Data listing section start

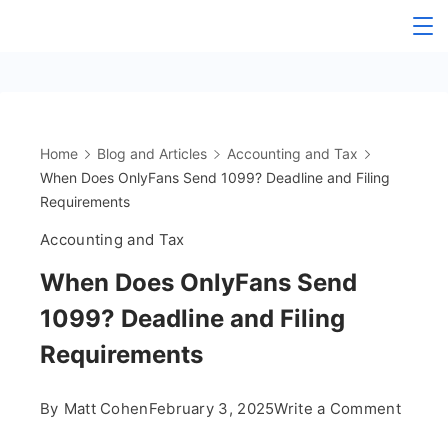
Skip
The
to
content
OnlyFans
Accountant
Home
Blog and Articles
Accounting and Tax
When Does OnlyFans Send 1099? Deadline and Filing
Requirements
Accounting and Tax
When Does OnlyFans Send
1099? Deadline and Filing
Requirements
on
By
Matt Cohen
February 3, 2025
Write a Comment
When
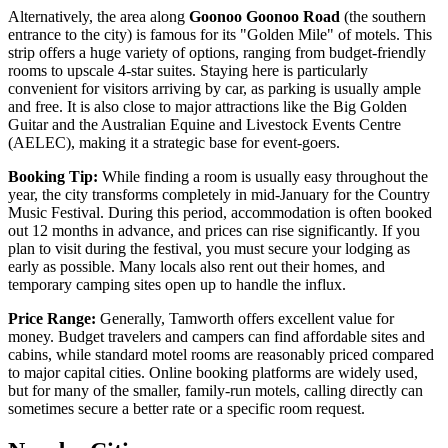
Alternatively, the area along
Goonoo Goonoo Road
(the southern
entrance to the city) is famous for its "Golden Mile" of motels. This
strip offers a huge variety of options, ranging from budget-friendly
rooms to upscale 4-star suites. Staying here is particularly
convenient for visitors arriving by car, as parking is usually ample
and free. It is also close to major attractions like the Big Golden
Guitar and the Australian Equine and Livestock Events Centre
(AELEC), making it a strategic base for event-goers.
Booking Tip:
While finding a room is usually easy throughout the
year, the city transforms completely in mid-January for the Country
Music Festival. During this period, accommodation is often booked
out 12 months in advance, and prices can rise significantly. If you
plan to visit during the festival, you must secure your lodging as
early as possible. Many locals also rent out their homes, and
temporary camping sites open up to handle the influx.
Price Range:
Generally, Tamworth offers excellent value for
money. Budget travelers and campers can find affordable sites and
cabins, while standard motel rooms are reasonably priced compared
to major capital cities. Online booking platforms are widely used,
but for many of the smaller, family-run motels, calling directly can
sometimes secure a better rate or a specific room request.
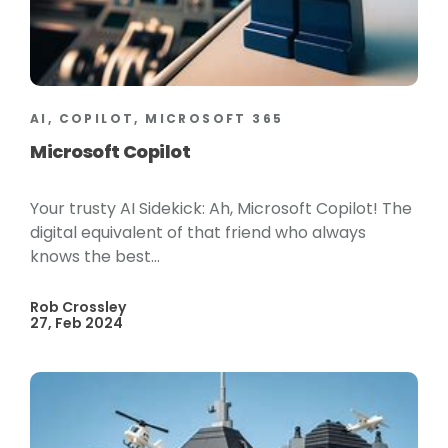
AI, COPILOT, MICROSOFT 365
Microsoft Copilot
Your trusty AI Sidekick: Ah, Microsoft Copilot! The
digital equivalent of that friend who always
knows the best...
Rob Crossley
27, Feb 2024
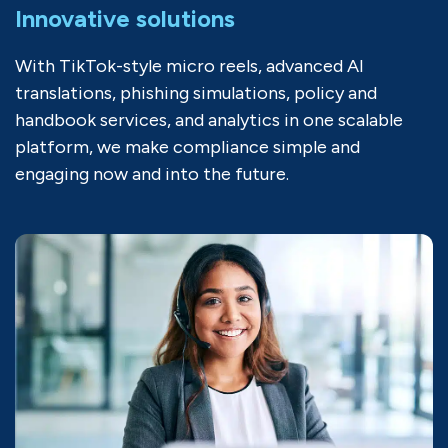
Innovative solutions
With TikTok-style micro reels, advanced AI
translations, phishing simulations, policy and
handbook services, and analytics in one scalable
platform, we make compliance simple and
engaging now and into the future.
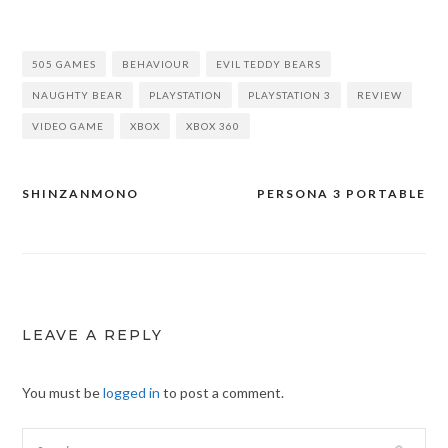
505 GAMES
BEHAVIOUR
EVIL TEDDY BEARS
NAUGHTY BEAR
PLAYSTATION
PLAYSTATION 3
REVIEW
VIDEO GAME
XBOX
XBOX 360
SHINZANMONO
PERSONA 3 PORTABLE
Post
navigation
LEAVE A REPLY
You must be
logged in
to post a comment.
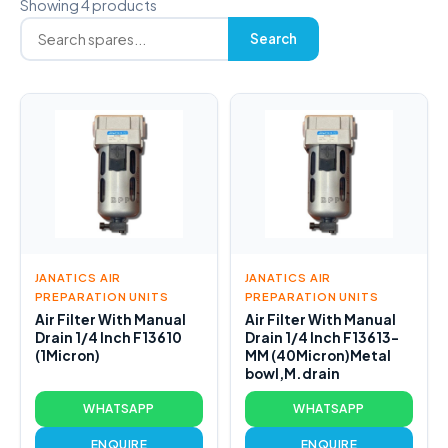
Showing 4 products
Search
JANATICS AIR
JANATICS AIR
PREPARATION UNITS
PREPARATION UNITS
Air Filter With Manual
Air Filter With Manual
Drain 1/4 Inch F13610
Drain 1/4 Inch F13613-
(1Micron)
MM (40Micron)Metal
bowl,M.drain
WHATSAPP
WHATSAPP
ENQUIRE
ENQUIRE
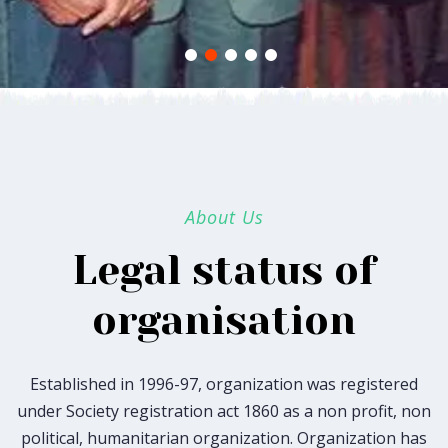
About Us
Legal status of
organisation
Established in 1996-97, organization was registered
under Society registration act 1860 as a non profit, non
political, humanitarian organization. Organization has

Data listing section end

#### [Required action]
Lines holding the string "secure" in the records: how many are there? Give only the number.

#### [Output]
2